Woods Hole Oceanographic Institution's (WHOI) Single-Hydrophone Recording Unit (SHRU) binary data format. All code has been adapted from Y.T. Lin's original MATLAB code.

Note

SHRU data capability is currently implemented.

SIO

Scripps Institution of Oceanography's (SIO) binary data format. Code has been adapted from Hunter Akins and Aaron Thode, with contributions from Geoff Edelman, James Murray, and Dave Ensberg.

Note

SIO data capability is not yet implemented.

WAV

The common .wav audio file format. This is a standard format for storing audio data, and is widely supported by many software packages.

Note

WAV data capability is not yet implemented.

Installation

To install the package, run the following command:

pip install git+https://github.com/NeptuneProjects/uwac-data-utils.git

Usage

The API is designed to efficiently query large amounts of acoustic data. This is done by constructing a catalogue of the data files, which includes metadata such as the file path, start time, and sampling rate. The catalogue can then be queried to retrieve data in a specific time range. Two main classes are provided for this purpose: datautils.query.FileInfoQuery and datautils.query.CatalogueQuery.
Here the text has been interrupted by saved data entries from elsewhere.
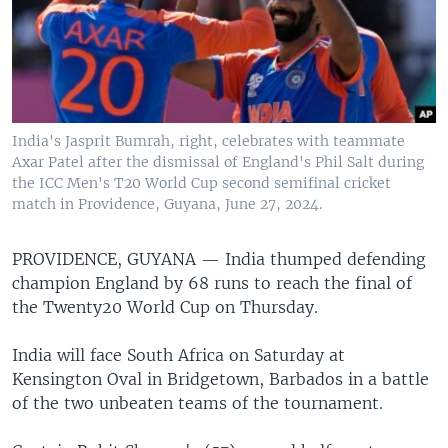
India's Jasprit Bumrah, right, celebrates with teammate
Axar Patel after the dismissal of England's Phil Salt during
the ICC Men's T20 World Cup second semifinal cricket
match in Providence, Guyana, June 27, 2024.
PROVIDENCE, GUYANA —
India thumped defending
champion England by 68 runs to reach the final of
the Twenty20 World Cup on Thursday.
India will face South Africa on Saturday at
Kensington Oval in Bridgetown, Barbados in a battle
of the two unbeaten teams of the tournament.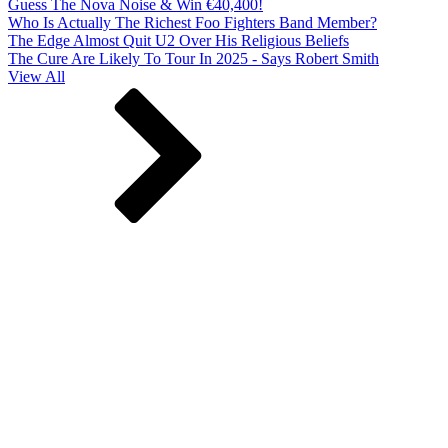
Guess The Nova Noise & Win €40,400!
Who Is Actually The Richest Foo Fighters Band Member?
The Edge Almost Quit U2 Over His Religious Beliefs
The Cure Are Likely To Tour In 2025 - Says Robert Smith
View All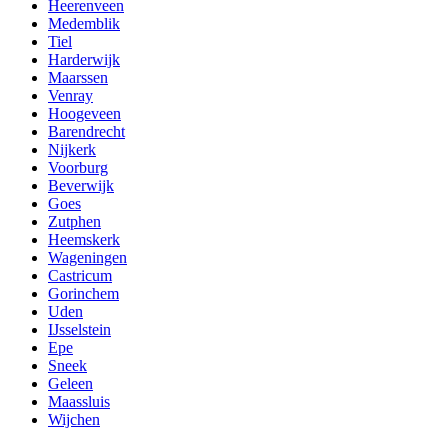
Heerenveen
Medemblik
Tiel
Harderwijk
Maarssen
Venray
Hoogeveen
Barendrecht
Nijkerk
Voorburg
Beverwijk
Goes
Zutphen
Heemskerk
Wageningen
Castricum
Gorinchem
Uden
IJsselstein
Epe
Sneek
Geleen
Maassluis
Wijchen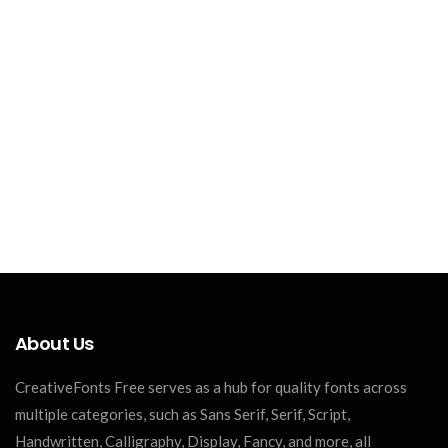
About Us
CreativeFonts Free serves as a hub for quality fonts across
multiple categories, such as Sans Serif, Serif, Script,
Handwritten, Calligraphy, Display, Fancy, and more, all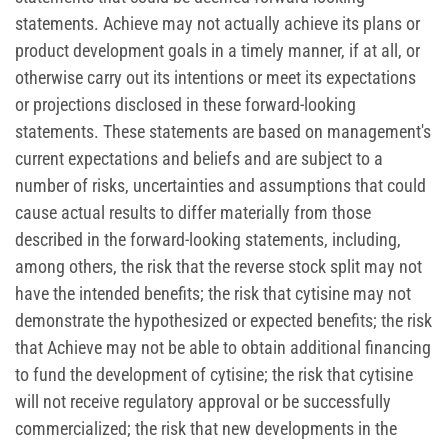
statements. Achieve may not actually achieve its plans or
product development goals in a timely manner, if at all, or
otherwise carry out its intentions or meet its expectations
or projections disclosed in these forward-looking
statements. These statements are based on management's
current expectations and beliefs and are subject to a
number of risks, uncertainties and assumptions that could
cause actual results to differ materially from those
described in the forward-looking statements, including,
among others, the risk that the reverse stock split may not
have the intended benefits; the risk that cytisine may not
demonstrate the hypothesized or expected benefits; the risk
that Achieve may not be able to obtain additional financing
to fund the development of cytisine; the risk that cytisine
will not receive regulatory approval or be successfully
commercialized; the risk that new developments in the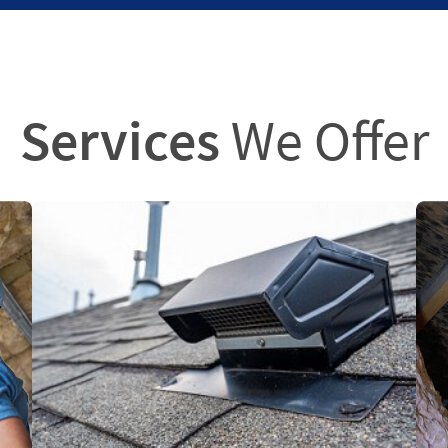
Services
We Offer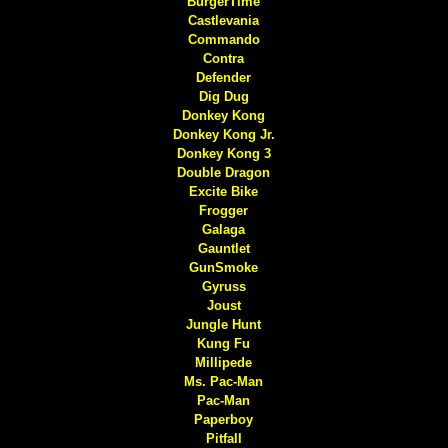
BurgerTime
Castlevania
Commando
Contra
Defender
Dig Dug
Donkey Kong
Donkey Kong Jr.
Donkey Kong 3
Double Dragon
Excite Bike
Frogger
Galaga
Gauntlet
GunSmoke
Gyruss
Joust
Jungle Hunt
Kung Fu
Millipede
Ms. Pac-Man
Pac-Man
Paperboy
Pitfall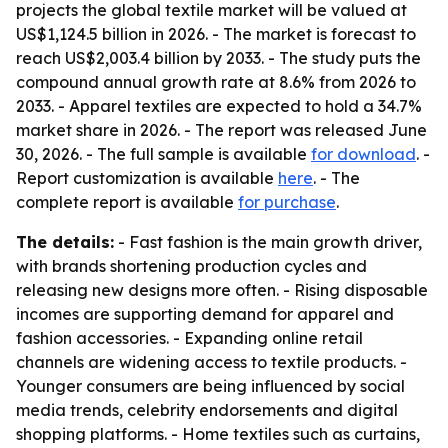
projects the global textile market will be valued at
US$1,124.5 billion in 2026. - The market is forecast to
reach US$2,003.4 billion by 2033. - The study puts the
compound annual growth rate at 8.6% from 2026 to
2033. - Apparel textiles are expected to hold a 34.7%
market share in 2026. - The report was released June
30, 2026. - The full sample is available
for download
. -
Report customization is available
here
. - The
complete report is available
for purchase
.
The details:
- Fast fashion is the main growth driver,
with brands shortening production cycles and
releasing new designs more often. - Rising disposable
incomes are supporting demand for apparel and
fashion accessories. - Expanding online retail
channels are widening access to textile products. -
Younger consumers are being influenced by social
media trends, celebrity endorsements and digital
shopping platforms. - Home textiles such as curtains,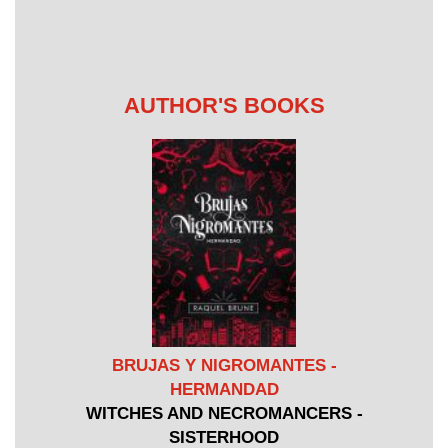
AUTHOR'S BOOKS
BRUJAS Y NIGROMANTES -
HERMANDAD
WITCHES AND NECROMANCERS -
SISTERHOOD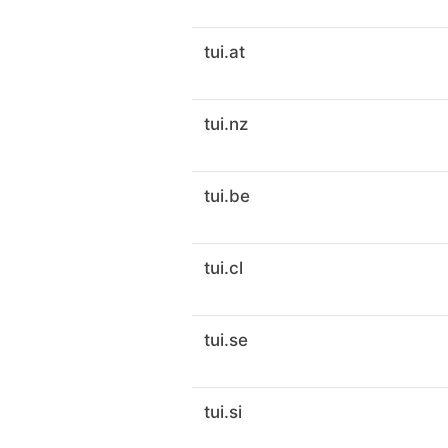
tui.at
tui.nz
tui.be
tui.cl
tui.se
tui.si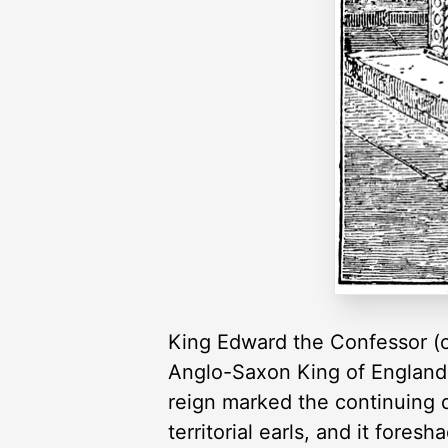
King Edward the Confessor (c
Anglo-Saxon King of England a
reign marked the continuing d
territorial earls, and it fore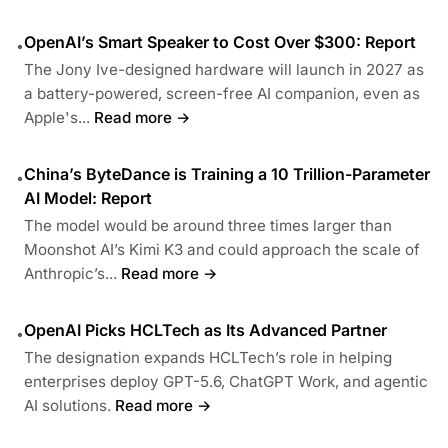
OpenAI’s Smart Speaker to Cost Over $300: Report
•
The Jony Ive-designed hardware will launch in 2027 as
a battery-powered, screen-free AI companion, even as
Apple's...
Read more →
China’s ByteDance is Training a 10 Trillion-Parameter
•
AI Model: Report
The model would be around three times larger than
Moonshot AI’s Kimi K3 and could approach the scale of
Anthropic’s...
Read more →
OpenAI Picks HCLTech as Its Advanced Partner
•
The designation expands HCLTech’s role in helping
enterprises deploy GPT-5.6, ChatGPT Work, and agentic
AI solutions.
Read more →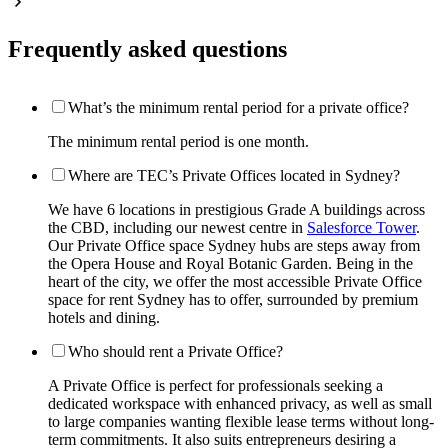
Frequently asked questions
What’s the minimum rental period for a private office?
The minimum rental period is one month.
Where are TEC’s Private Offices located in Sydney?
We have 6 locations in prestigious Grade A buildings across
the CBD, including our newest centre in
Salesforce Tower
.
Our Private Office space Sydney hubs are steps away from
the Opera House and Royal Botanic Garden. Being in the
heart of the city, we offer the most accessible Private Office
space for rent Sydney has to offer, surrounded by premium
hotels and dining.
Who should rent a Private Office?
A Private Office is perfect for professionals seeking a
dedicated workspace with enhanced privacy, as well as small
to large companies wanting flexible lease terms without long-
term commitments. It also suits entrepreneurs desiring a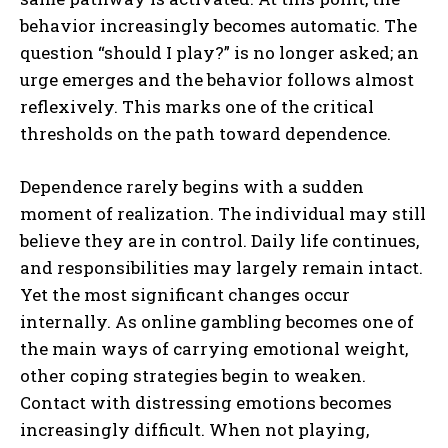
behavior increasingly becomes automatic. The
question “should I play?” is no longer asked; an
urge emerges and the behavior follows almost
reflexively. This marks one of the critical
thresholds on the path toward dependence.
Dependence rarely begins with a sudden
moment of realization. The individual may still
believe they are in control. Daily life continues,
and responsibilities may largely remain intact.
Yet the most significant changes occur
internally. As online gambling becomes one of
the main ways of carrying emotional weight,
other coping strategies begin to weaken.
Contact with distressing emotions becomes
increasingly difficult. When not playing,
Each has its own convenient constructor functions which read query data from TOML files.

Data organization

Data organization is flexible due to the reliance on glob patterns to match files. However, data are generally assumed to be organized into distinct categories such as arrays, events, or sensors. For example, data might be organized into a directory structure according to multiple sensor arrays:

/data
├── ARRAY001
│   ├── 2009-05-22
│   │   ├── 11-00-00.D23
│   │   ├── 11-00-01.D23
│   │   ├── 11-00-02.D23
│   │   ├── ...
│   │   ├── 15-00-00.D23
│   │   ├── 15-00-01.D23
│   │   └── 15-00-02.D23
│   ├── 2009-05-23
│   │   ├── 11-00-00.D23
│   │   ├── 11-00-01.D23
│   │   ├── 11-00-02.D23
│   │   ├── ...
│   │   ├── 15-00-00.D23
│   │   ├── 15-00-01.D23
│   │   └── 15-00-02.D23
│   └── ...
├── ARRAY002
│   ├── ...
└── ...

Cataloguing data files with RecordCatalogue

Building a catalogue

To build a catalogue, information about the files must first be gathered. This is done by constructing a datautils.query.FileInfoQuery object, which is then used to build the catalogue. The FileInfoQuery object can be constructed direclty in a Python script, or more conveniently using a TOML file:

[ARRAY001]

[ARRAY001.data]
directory = "/data"
glob_pattern = "ARRAY001*/*.D23"
destination = "/data/cat"
file_format = "SHRU" # Optional

[ARRAY001.clock] # Optional
time_check_0 = 2009-05-22T11:00:00
time_check_1 = 2009-05-22T15:00:00
offset_0 = 200e-6
offset_1 = -1.080e-3

[ARRAY001.hydrophone] # Optional
fixed_gain = [3.0, 3.0, 3.0, 3.0] # dB
sensitivity = [200.0, 200.0, 200.0, 200.0] # dB
serial_number = [0, 1, 2, 3]

# [ARRAY002]
# ...

The above example specifies the following:

• [ARRAY001]: A unique identifier for a specific sensor or array.
• [ARRAY001.data]: Data file and catalogue information.
  • directory: The directory where the data files are located.
  • glob_pattern: A glob pattern to match the data files.
  • destination: The directory where the catalogue will be saved.
  • file_format: The format of the data files. This is optional, and will be inferred from the file extension if not provided.
• [ARRAY001.clock]: Optional metadata about the clock used to timestamp the data. This section is used to correct for clock drift. If not provided, clock drift is assumed to be zero.
  • time_check_0 and time_check_1: The start and end times of the data to be included in the catalogue. This is optional, and will include all data if not provided.
  • offset_0 and offset_1: The time offsets for the start and end times. This is optional, and will default to 0 if not provided.
• [ARRAY001.hydrophone]: Optional metadata about the hydrophone. This section is used to correct for hydrophone gain and sensitivity. If not provided, no corrections are applied.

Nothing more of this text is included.